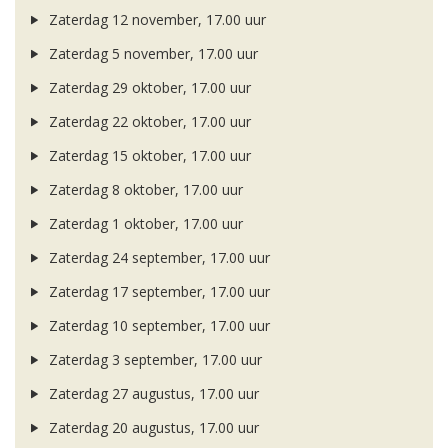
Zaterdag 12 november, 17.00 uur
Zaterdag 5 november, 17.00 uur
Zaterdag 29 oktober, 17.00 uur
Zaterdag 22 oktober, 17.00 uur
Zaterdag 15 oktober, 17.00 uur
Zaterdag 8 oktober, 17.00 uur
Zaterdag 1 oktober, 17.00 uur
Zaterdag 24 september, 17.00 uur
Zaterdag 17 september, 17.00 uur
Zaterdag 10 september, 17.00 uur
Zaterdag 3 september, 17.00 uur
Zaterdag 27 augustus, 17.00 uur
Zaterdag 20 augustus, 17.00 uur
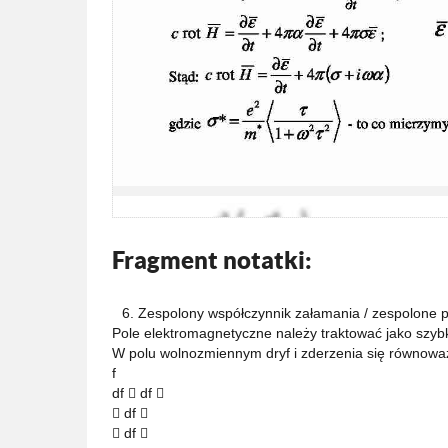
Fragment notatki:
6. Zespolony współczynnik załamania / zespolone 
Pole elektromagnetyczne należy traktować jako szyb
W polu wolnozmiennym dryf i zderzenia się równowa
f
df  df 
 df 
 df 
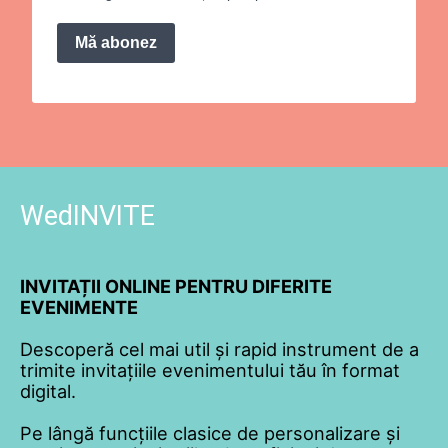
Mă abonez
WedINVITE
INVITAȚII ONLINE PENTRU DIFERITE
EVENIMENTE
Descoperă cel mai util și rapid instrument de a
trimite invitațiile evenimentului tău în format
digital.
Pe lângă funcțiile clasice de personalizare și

════════════════════

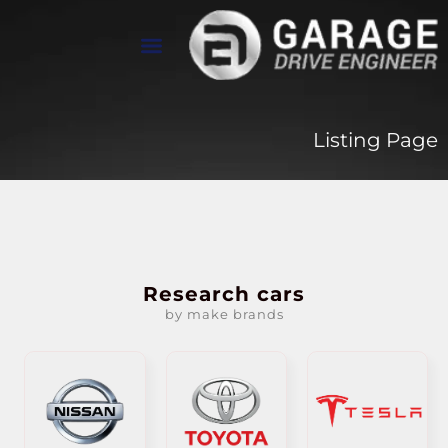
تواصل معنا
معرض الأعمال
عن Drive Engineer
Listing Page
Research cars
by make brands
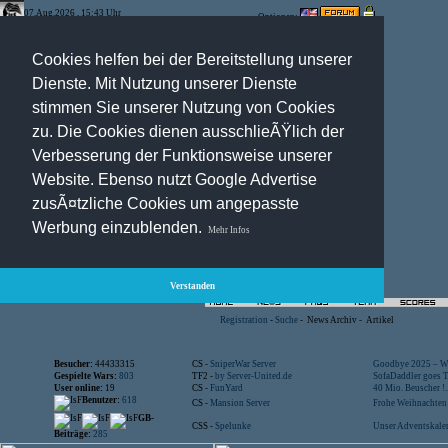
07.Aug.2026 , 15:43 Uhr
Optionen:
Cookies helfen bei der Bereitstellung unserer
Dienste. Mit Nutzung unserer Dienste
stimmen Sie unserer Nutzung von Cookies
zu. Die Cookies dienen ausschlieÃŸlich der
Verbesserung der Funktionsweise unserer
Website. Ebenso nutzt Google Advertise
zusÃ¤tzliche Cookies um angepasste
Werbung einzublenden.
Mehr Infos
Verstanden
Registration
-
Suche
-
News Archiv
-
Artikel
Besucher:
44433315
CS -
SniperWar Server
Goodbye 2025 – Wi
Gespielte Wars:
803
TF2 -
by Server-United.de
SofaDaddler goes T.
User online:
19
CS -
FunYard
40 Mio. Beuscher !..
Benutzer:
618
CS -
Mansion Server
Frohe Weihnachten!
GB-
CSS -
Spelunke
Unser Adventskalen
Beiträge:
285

════════════════════

• [TASK OBJECTIVE]: All that is wanted is an exact copy of the lines above from the one with "Zaterdag 12 november, 17.00 uur" through the one with "Zaterdag 17 september, 17.00 uur", with both ends included.

• [RESULT]:
Zaterdag 12 november, 17.00 uur
Zaterdag 5 november, 17.00 uur
Zaterdag 29 oktober, 17.00 uur
Zaterdag 22 oktober, 17.00 uur
Zaterdag 15 oktober, 17.00 uur
Zaterdag 8 oktober, 17.00 uur
Zaterdag 1 oktober, 17.00 uur
Zaterdag 24 september, 17.00 uur
Zaterdag 17 september, 17.00 uur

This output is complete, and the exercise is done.